The New York Times Obituary
Bill Monroe, 90
NBC Journalist, hosted Meet The Press
By Douglas Martin, The New York Times,
February 18, 2011
Bill Monroe, a television journalist whose long career with NBC included stints as the network's Washington bureau chief and moderator of its Sunday interview program, Meet the Press, died on Thursday at a nursing home in Potomac, Md. He was 90.
The cause was complications of hypertension, his daughter Lee Monroe said. He moved to the nursing home after taking a fall in December.
From 1975 to 1984, Mr. Monroe was the producer and moderator of Meet the Press, the long-running Sunday morning news program built around interviews with national and international figures. He was its fourth producer and moderator, succeeding Lawrence E. Spivak, after serving as a panelist himself.
On camera Mr.

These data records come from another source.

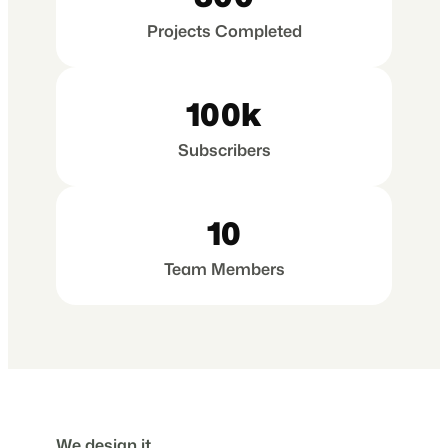
Projects Completed
100k
Subscribers
10
Team Members
We design it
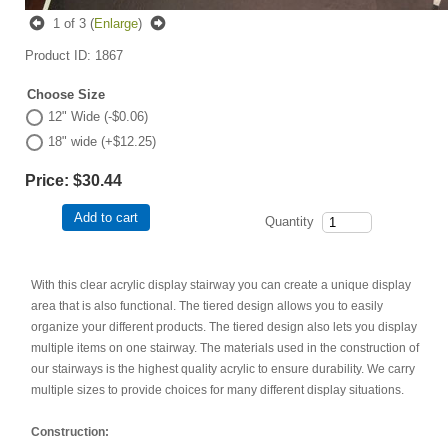
1
of 3
Enlarge
Product ID
1867
Choose Size
12" Wide (-$0.06)
18" wide (+$12.25)
Price:
$30.44
Add to cart
Quantity
With this clear acrylic display stairway you can create a unique display
area that is also functional. The tiered design allows you to easily
organize your different products. The tiered design also lets you display
multiple items on one stairway. The materials used in the construction of
our stairways is the highest quality acrylic to ensure durability. We carry
multiple sizes to provide choices for many different display situations.
Construction:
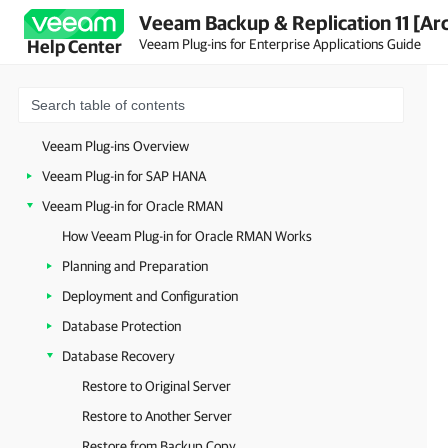
Veeam Backup & Replication 11 [Ar
Veeam Plug-ins for Enterprise Applications Guide
Help Center
Veeam Plug-ins Overview
Veeam Plug-in for SAP HANA
Veeam Plug-in for Oracle RMAN
How Veeam Plug-in for Oracle RMAN Works
Planning and Preparation
Deployment and Configuration
Database Protection
Database Recovery
Restore to Original Server
Restore to Another Server
Restore from Backup Copy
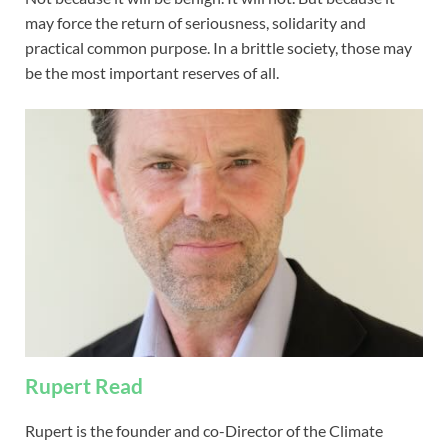
may force the return of seriousness, solidarity and
practical common purpose. In a brittle society, those may
be the most important reserves of all.
Rupert Read
Rupert is the founder and co-Director of the Climate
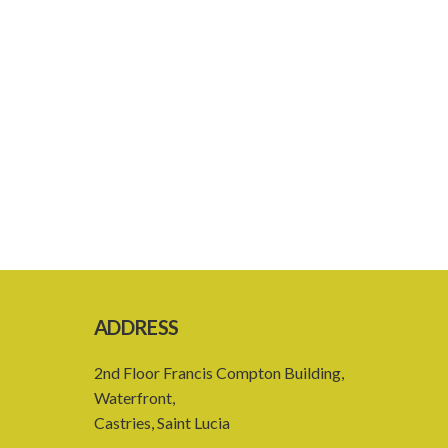
ADDRESS
2nd Floor Francis Compton Building,
Waterfront,
Castries, Saint Lucia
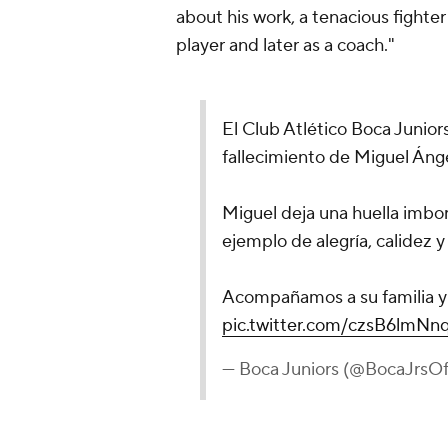
about his work, a tenacious fighter 
player and later as a coach."
El Club Atlético Boca Junior
fallecimiento de Miguel Áng
Miguel deja una huella imbor
ejemplo de alegría, calidez y
Acompañamos a su familia y 
pic.twitter.com/czsB6lmNn
— Boca Juniors (@BocaJrsOfi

Monroe was serious and direct. In 1976, soon after becoming the permanent moderator, he grilled Gov. George C. Wallace of Alabama, who had once championed segregation and was running for president. Have you personally changed your views about segregation? Mr. Monroe asked.
When Mr. Wallace did not respond directly, Mr. Monroe interrupted him and repeated the question twice more. Mr. Wallace went on to say that race relations were better in the South than in other parts of the country.
In 1980, President Jimmy Carter used a Meet the Press interview with Mr. Monroe to announce that the United States would boycott the Olympics in Moscow that year to protest the Soviet invasion of Afghanistan.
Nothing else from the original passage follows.